JaninaDuszejko · 04/12/2021 07:18

On W&P, I read it about 18 months before the recent BBC version and really enjoyed the adaptation. I read it at lunchtime at work (short chapters work well for that) and one of my male colleagues said he liked the war chapters but wasn't fussed about the romance. I think I was the opposite but found the descriptions of the slow death from war wounds fascinating, it was a good reminder that before antibiotics hospitals were basically 50 % infection wards for people dying of sepsis. I remember reading somewhere that Anna Karenina is much easier to get into, I enjoyed it when I read it in my 20s but glad I read W&P in my 40s when I could appreciate it more (Sally Rooney, take note, life is not over after your 20s).

ChessieFL · 04/12/2021 07:30

I’m up for a W&P readalong - I’ve never read it but have always felt I should. Don’t worry Piggy, I’ll still do Hard Times too!

Tarahumara · 04/12/2021 07:31

I would be up for a W&P readalong. I've never read it and have been meaning to for years!

bumpyknuckles · 04/12/2021 07:50

I'd be be for a W&P readalong too. I've read it before but a long time ago, and it's definitely on the reread pile.
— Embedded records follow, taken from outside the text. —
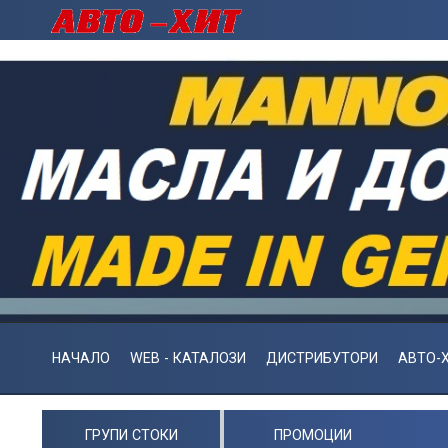
НАЧАЛО
WEB - КАТАЛОЗИ
ДИСТРИБУТОРИ
АВТО-Х
ГРУПИ СТОКИ
ПРОМОЦИИ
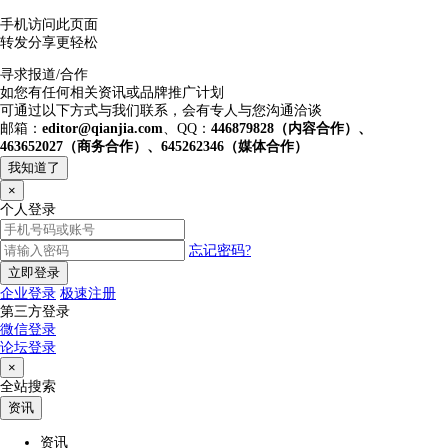
手机访问此页面
转发分享更轻松
寻求报道/合作
如您有任何相关资讯或品牌推广计划
可通过以下方式与我们联系，会有专人与您沟通洽谈
邮箱：
editor@qianjia.com
、QQ：
446879828（内容合作）、
463652027（商务合作）、645262346（媒体合作）
我知道了
×
个人登录
忘记密码?
立即登录
企业登录
极速注册
第三方登录
微信登录
论坛登录
×
全站搜索
资讯
资讯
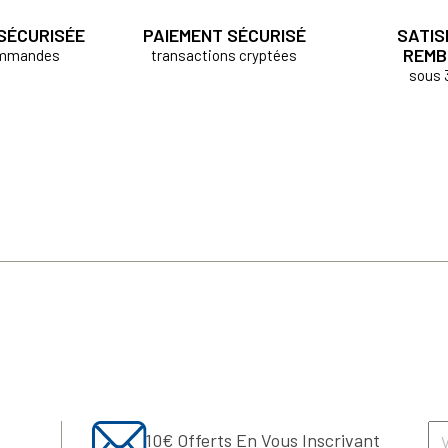
 SÉCURISÉE
PAIEMENT SÉCURISÉ
SATIS
REMB
ommandes
transactions cryptées
sous 
10€ Offerts En Vous Inscrivant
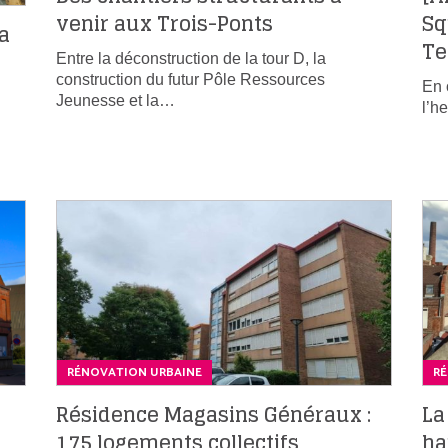
venir aux Trois-Ponts
Sq
la
Te
Entre la déconstruction de la tour D, la
construction du futur Pôle Ressources
En 
Jeunesse et la…
l’h
RÉNOVATION URBAINE
R
Résidence Magasins Généraux :
La
175 logements collectifs
ha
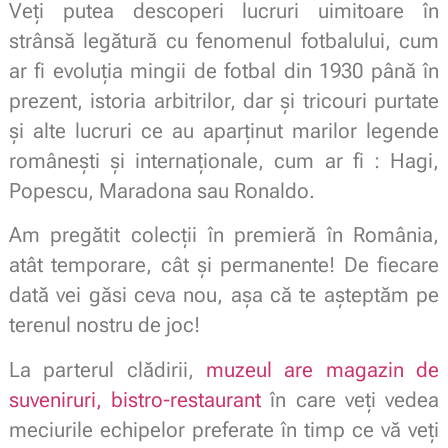
Veți putea descoperi lucruri uimitoare în
strânsă legătură cu fenomenul fotbalului, cum
ar fi evoluția mingii de fotbal din 1930 până în
prezent, istoria arbitrilor, dar și tricouri purtate
și alte lucruri ce au aparținut marilor legende
românești și internaționale, cum ar fi : Hagi,
Popescu, Maradona sau Ronaldo.
Am pregătit colecții în premieră în România,
atât temporare, cât și permanente! De fiecare
dată vei găsi ceva nou, așa că te așteptăm pe
terenul nostru de joc!
La parterul clădirii,
muzeul are magazin de
suveniruri, bistro-restaurant
în care veți vedea
meciurile echipelor preferate în timp ce vă veți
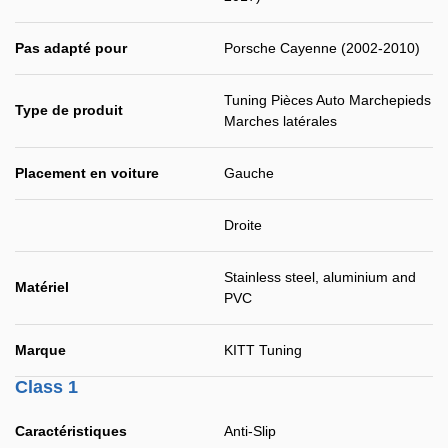
Pas adapté pour
Porsche Cayenne (2002-2010)
Tuning Pièces Auto Marchepieds
Type de produit
Marches latérales
Placement en voiture
Gauche
Droite
Stainless steel, aluminium and
Matériel
PVC
Marque
KITT Tuning
Class 1
Caractéristiques
Anti-Slip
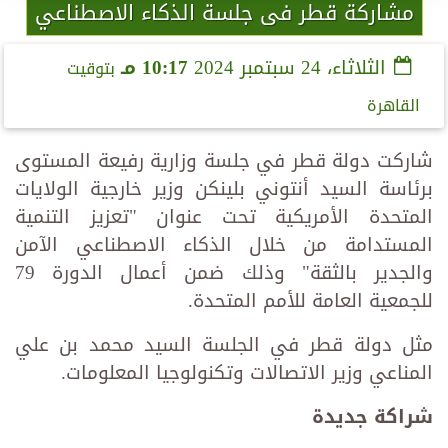
مشاركة قطر فى جلسة الذكاء الاصطناعي
الثلاثاء، 24 سبتمبر 2024
10:17 مـ
بتوقيت
القاهرة
شاركت دولة قطر في جلسة وزارية رفيعة المستوى
برئاسة السيد أنتوني بلينكن وزير خارجية الولايات
المتحدة الأمريكية تحت عنوان "تعزيز التنمية
المستدامة من خلال الذكاء الاصطناعي الآمن
والجدير بالثقة" وذلك ضمن أعمال الدورة 79
للجمعية العامة للأمم المتحدة.
مثل دولة قطر في الجلسة السيد محمد بن علي
المناعي وزير الاتصالات وتكنولوجيا المعلومات.
شراكة جديدة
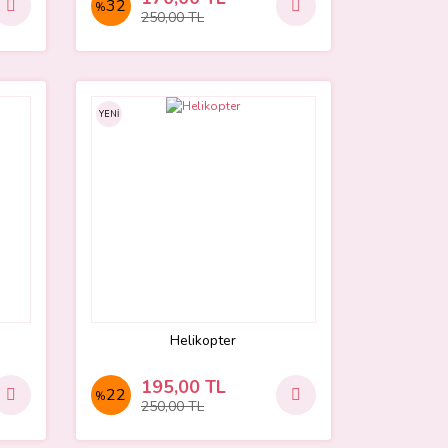
32
%
250,00 TL
YENİ
Helikopter
195,00 TL
22
%
250,00 TL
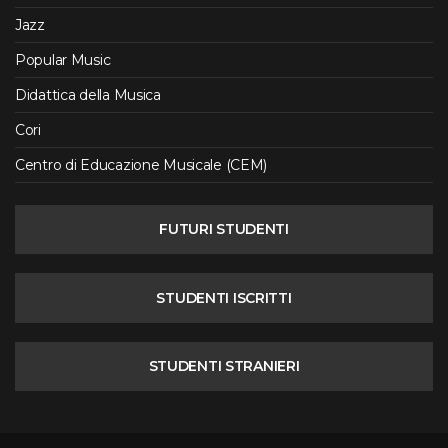
Jazz
Popular Music
Didattica della Musica
Cori
Centro di Educazione Musicale (CEM)
FUTURI STUDENTI
STUDENTI ISCRITTI
STUDENTI STRANIERI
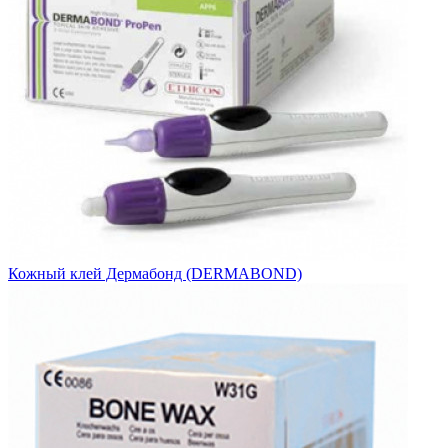
Кожный клей Дермабонд (DERMABOND)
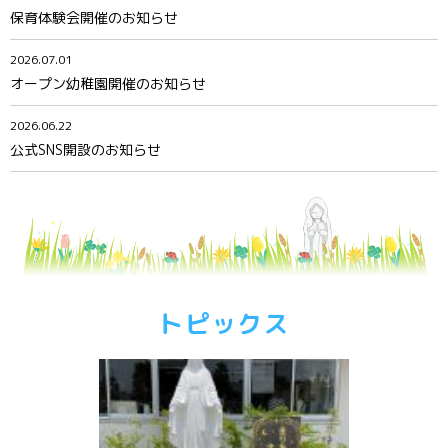
保育体験会開催のお知らせ
2026.07.01
オープン幼稚園開催のお知らせ
2026.06.22
公式SNS開設のお知らせ
トピックス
SOLINVICTUS · 04/12/2021 08:02

I'd be up for it too.

Grin @ editing needed. Since Goblet of Fire I'd say. I gave up on Strike at Silkworm which I loathed. Should I try again? I do love crime which also has storytelling (Reginald Hill, some Elizabeth George (though am half way through one of her later ones at the moment- of which later- and the cracks in the "having researchers who live in the place when you don't" thing are as big as the one on Amy Pond's wall)

Stokey · 04/12/2021 08:20

I've never been a JK Rowling fan due to get utter wordiness. I actually found Harry Potter quite painful to read aloud when the DDs were younger. My 9 year old gave up on the Goblet of Fire which even she realised needed editing - she's a strong reader otherwise!

I've never made it past the farming but hear the start of W&P so could give it a go. I think Anna Karenina is actually a surprisingly easy read, although there is a bit of arable stuff there that I may have skimmed.